The current-state table: PARITY_SCORECARD
The long-horizon parity history: POLARS_TRANSFORMATIONS_ROADMAP
The behavioral guarantees: INTERFACE_CONTRACT

Scope and constraints¶

In scope (1.8.0)¶

“Most popular” Polars DataFrame methods and arguments that map cleanly to a schema-first, typed API.
Argument-parity work that improves DX without changing the core semantics (for example: broadcast rules, validation errors, convenience overloads).

Out of scope (1.8.0)¶

Accepting arbitrary Polars dtypes that do not correspond to supported typed columns (the schema remains Pydantic-first; see SUPPORTED_TYPES).
Selector DSL parity (e.g. full pl.col("^re$"), wildcard selectors) beyond explicit, schema-driven helpers.
Index-like semantics (no implicit row index; no pandas-style alignment).
A Python polars.LazyFrame escape hatch (see INTERFACE_CONTRACT).
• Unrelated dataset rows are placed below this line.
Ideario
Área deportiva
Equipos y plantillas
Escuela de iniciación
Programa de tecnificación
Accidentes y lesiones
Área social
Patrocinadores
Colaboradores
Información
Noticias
“Most popular” definition¶

We prioritize features by:

Frequency in Polars tutorials/recipes: select, with_columns, group_by, join, sort, reshape (melt/pivot), sampling.
Service impact: correctness and argument parity for joins/group-bys and predictable naming/schema propagation.
Low-risk sequencing: argument parity and convenience overloads before new execution primitives.

Target list (1.8.0)¶

The table below is the deliverable checklist. Each row should land with:

API behavior in Python
engine wiring (Rust) when required
contract tests
docs updates (this page + PARITY_SCORECARD and sometimes INTERFACE_CONTRACT)
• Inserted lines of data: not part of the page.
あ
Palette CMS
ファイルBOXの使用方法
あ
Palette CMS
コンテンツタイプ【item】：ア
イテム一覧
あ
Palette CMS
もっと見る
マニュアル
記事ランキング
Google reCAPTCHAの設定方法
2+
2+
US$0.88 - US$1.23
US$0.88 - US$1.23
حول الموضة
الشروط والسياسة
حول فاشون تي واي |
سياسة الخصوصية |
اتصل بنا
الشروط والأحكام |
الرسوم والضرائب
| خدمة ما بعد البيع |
Area	Target	Arguments / details	Implementation notes
Core	`DataFrame.select` ergonomic overloads	allow expression aliasing; schema-driven helpers like `select_all()` / `select_prefix(...)` / `select_suffix(...)`	Avoid wildcard/regex selectors; expand using current schema fields.
Core	`DataFrame.with_columns` ergonomic overloads	accept positional aliased expressions in addition to kwargs	Must preserve deterministic schema order rules.
Core	`DataFrame.sort` argument parity	broadcast validation (`descending`, `nulls_last`), consistent errors; consider `maintain_order=` if engine supports	Must keep existing `engine_streaming` story.
Core	`drop` / `rename` missing-column behavior	add `strict=` / `errors=` behavior for missing columns	Must be consistent with typed contract; document defaults.
Core	`unique` / `distinct` options	clarify allowed `keep`; consider `maintain_order=`	If engine lacks support, document as unsupported.
GroupBy	`GroupedDataFrame` convenience methods	`sum/mean/min/max/count/len` style shortcuts + deterministic naming	Must not change all-null group semantics (see INTERFACE_CONTRACT).
GroupBy	Group-by arguments	`maintain_order=` / `drop_nulls=` where feasible	If not feasible, define explicit non-support.
Join	Join argument parity	`coalesce=` and stricter `on/left_on/right_on` validation; consider `validate=` checks	Prefer “documented constraints” over partial silent behavior.
Reshape	`pivot` argument parity	`sort_columns=`, `separator=`, etc. where feasible	Preserve deterministic output naming contract.
Utilities	High-use utilities	`sample`, `shift`, `null_count`, `is_empty`-style helpers	Decide per-method: plan step vs eager (document costs).

Testing strategy¶

Contract-first: add tests that assert behavior against the stated contract, not row order.
Parity checks: where possible, compare to Polars on the same inputs, but accept documented deviations when schema-first typing requires it.
Error paths: every new argument should have at least one “bad input” test.

Release documentation¶

When features land:

Update PARITY_SCORECARD (status + notes).
Add or refresh examples in POLARS_WORKFLOWS for newly-added common patterns.